Credit: Colleen Durkin

Library-science student by day, independent label honcho by night, 27-year-old Rainbow Body Records founder Chris Sloan works at a high-end home audio store to finance the music. Having written his last rent check a year ago, he crashes mostly with his girlfriend. All in all, he says, he’s been “between places for a little while.”

From this, it’s tempting to construct a romantic narrative based on dichotomy: young man forgoes a home to live out his rock ‘n’ roll passion while cramming for finals in nerddom (with the unwavering support of the very understanding lady these stories always seem to have). But Sloan doesn’t see much contrast between running a label and studying to become a librarian. Both appeal to his inner collector and categorizer—one’s just louder.

In 2006, deep in the throes of a heavy Brian Eno phase, Sloan and his roommate at the time were trolling MySpace for new bands, as they often did. They found Golden Birthday, then the solo project of Ryan Sullivan, and instantly locked in on his rhythms, which were programmed like new wave but loose like punk rock. “It was exactly where I was musically at the time,” says Sloan. “I could tell he wrote pop songs in a very weird way.”

Sloan sent Sullivan a message asking if he was serious or if this was just a hobby. “I knew nothing about him or his plans or directions, or if he’d even want to do a record,” says Sloan. At this point, actually, Golden Birthday had yet to play a show.
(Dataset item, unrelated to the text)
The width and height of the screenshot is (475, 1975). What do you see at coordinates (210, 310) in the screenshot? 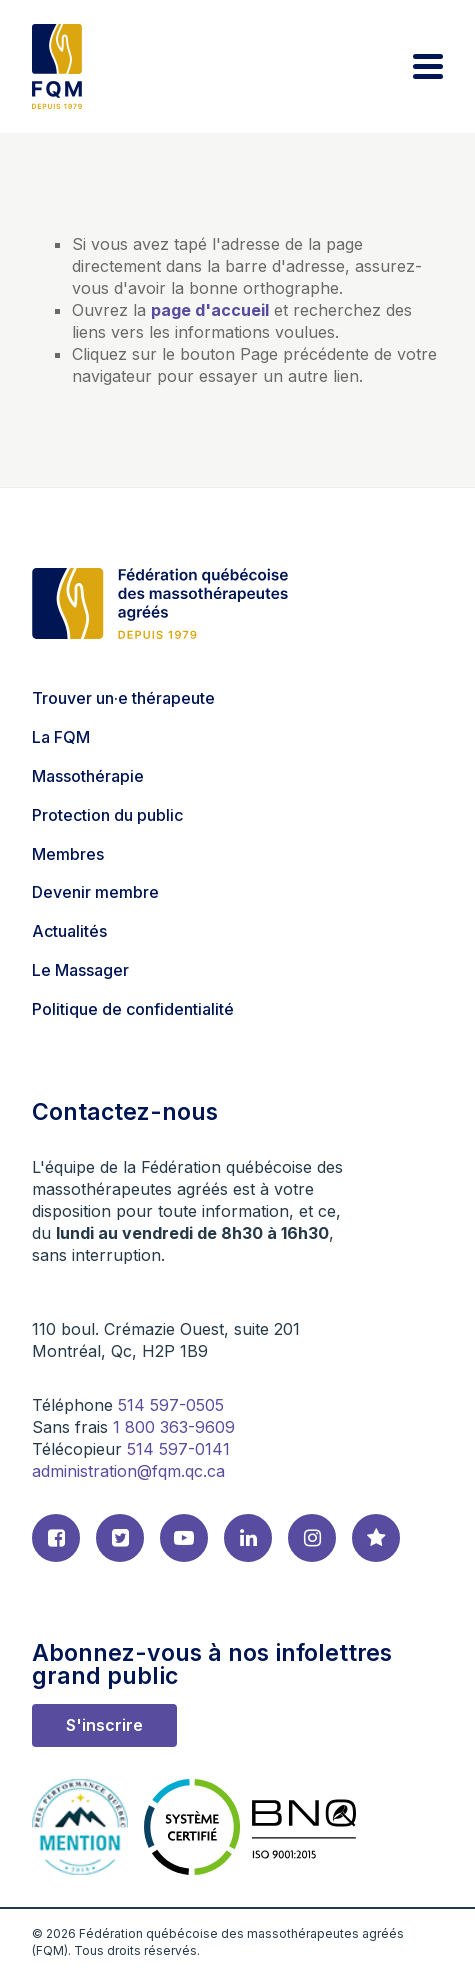 I see `page d'accueil` at bounding box center [210, 310].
It wasn’t really even a band—just one guy with his four-track and a few songs online. “He wrote back and said he’d love to develop it more in a direction so he could play live,” Sloan says. “I told him if he wanted to do that I’d put his record out.”
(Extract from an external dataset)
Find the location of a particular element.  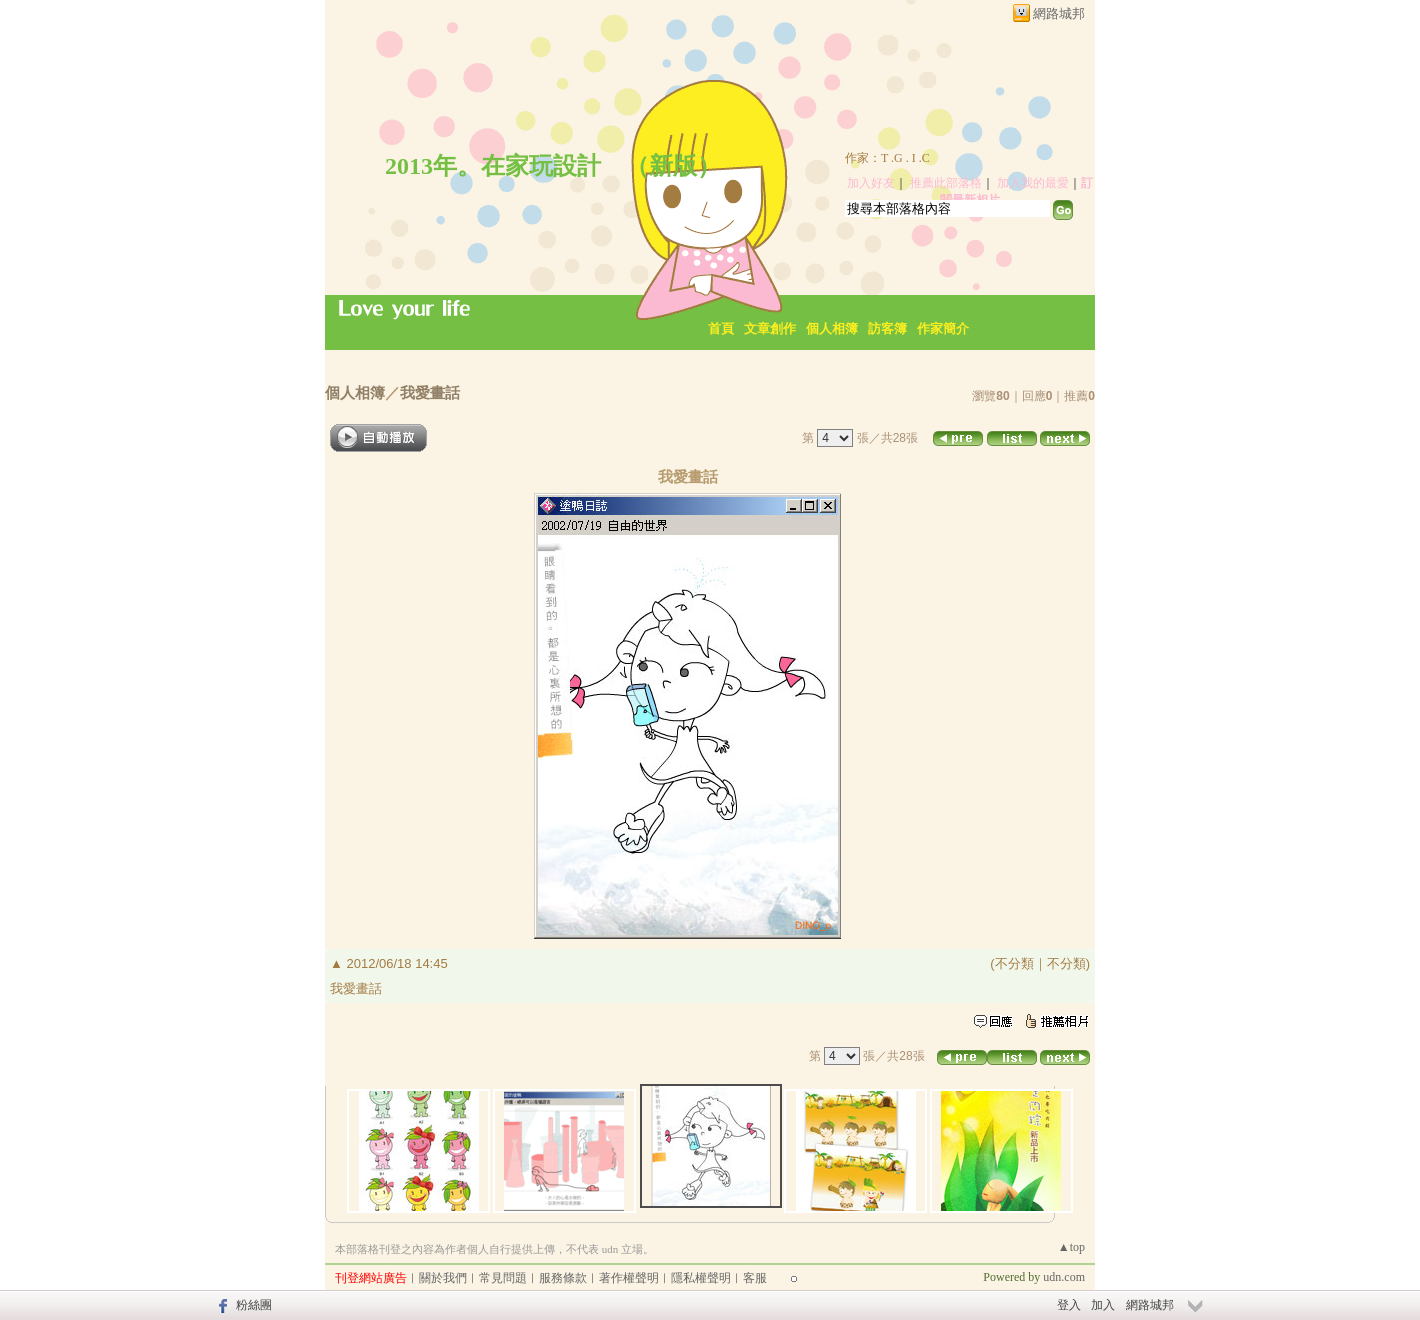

Of course, at that point Sloan had a “label” like Sullivan had a “band.”

Sloan earned a BFA with an emphasis in sound from the School of the Art Institute, where he especially dug the classes on LP production. His music business experience by the time he hooked up with Sullivan included interning for a year at Drag City, then interning again at Thrill Jockey until they let him do some publicity. Ardent about music, with a vague dream of someday creating it, he’d accumulated a handful of synthesizers that he sold like a junkie hosting a fire sale in order to muster the funds for Rainbow Body.

Sloan wanted to start a label for “people who own record players” but give them the option to download a digital version. Rainbow Body became a legal affair in 2007, and Golden Birthday’s Infinite Leagues became its first release in October 2008. Sloan says the album was “received extremely well by a very small group of people, and was largely ignored by most. . . . It was the debut record of a new band and also the first release from a new label—not the best combination for getting on people’s radar.”

Rainbow Body hasn’t put out a great deal of product, but a couple albums—particularly those by unassertive industrial dance group White Car and former Chicagoan Robert A.A. Lowe—have stoked the Brooklyn crowds that often validate a band before they get national attention. And with a recent full-length release from Night Gallery (a duo featuring a member of the currently celebrated Gatekeeper), and another slated for November from similarly adored Konnichiwa, he may not be small potatoes for long. “The label is run off my laptop, a storage space, and my car,” he says. “It’s not ideal.”

Still, he doesn’t expect to depend on the label for his livelihood. “I don’t want the success or failure of a record in terms of sales to have any bearing on my ability to live my life,” he says, “because I don’t want it to ever get to a point where sales take priority over the content of the music.” So he’s keeping costs as low as possible. Often, the individual parts of a Rainbow Body LP are manufactured in different places around the world, and when the pieces all show up he’ll host an album bee. “Every couple months my friends sit around stuffing records with me,” he says. Though Rainbow Body is officially a one-man venture, “the label is a ‘we.’ There’s no chance I could do this by myself.”